Hathaway concluded: "Investor sentiment on gold is extremely negative, comparable to the levels of mid-May 2012, when gold was trading approximately $100 an ounce below current levels. Historically, extreme negative sentiment levels such as these have provided excellent entry points for new positions in bullion and the mining shares."
Gold should find price support at $1,660 an ounce and resistance at $1,700 in the week ahead, Walter de Wet, an analyst at Standard Bank, wrote in a commodities report Friday. "If gold manages to break through $1,700, we would target $1,720," he wrote.
Silver prices slipped 1.46% to 30.51.
IShares Silver Trust ( SLV ) dropped 1.28% to 29.40.
Global X Silver Miners ETF ( SIL ) fell 0.18% to 22.38.
The white metals also broke below its 200-day line after barely recovering it the prior session, confirming a downtrend. It also fell below a multiyear uptrend line connecting its 2008 and 2012 lows, which is very bearish.
Yen and U.S. Dollar Dive
PowerShares DB U.S. Dollar Index Bullish ( UUP ), measuring the greenback against a basket of major foreign currencies, lost 0.39% to 21.72.
CurrencyShares Japanese Yen Trust (FXY), tracking the yen against the dollar, skidded 0.94% to 110.94, a 2-1/2-year low after Japan's cabinet approved the island nation's fiscal stimulus plan.
CurrencyShares Euro Trust (FXE) added 0.65% to 132.35, a 10-month high. It extended a rally that started Thursday after European Central Bank President Mario Draghi announced the ECB's decision to keep interest rates unchanged.
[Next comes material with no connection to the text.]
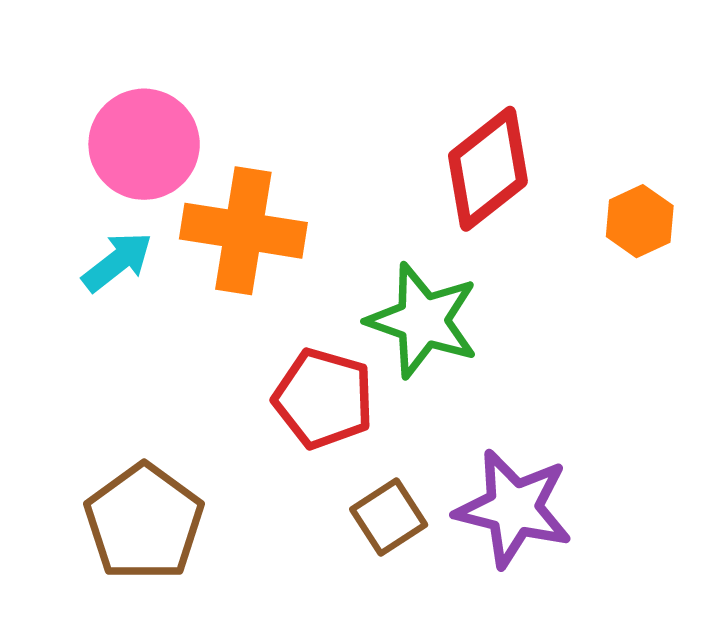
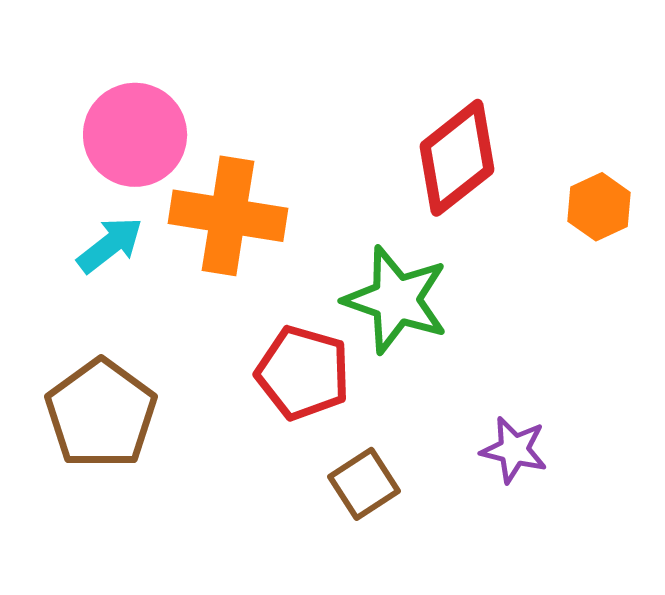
purple star: (514, 508) -> (514, 450), moved, size x0.6
brown pentagon: (144, 522) -> (101, 414), moved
In addition, a surprise increase in China's exports sapped demand for safe-haven currencies and fueled support for risk assets, according to Christopher Almeida, an analyst at DailyFX.com .
Midas' Winmill sees more dollar weakness against the Euro. "We believe the U.S. dollar is weaker today to the euro following changing perceptions toward reduced eurozone risks, and we believe this trend will continue through the first quarter of 2013," Winmill of Midas Fund wrote.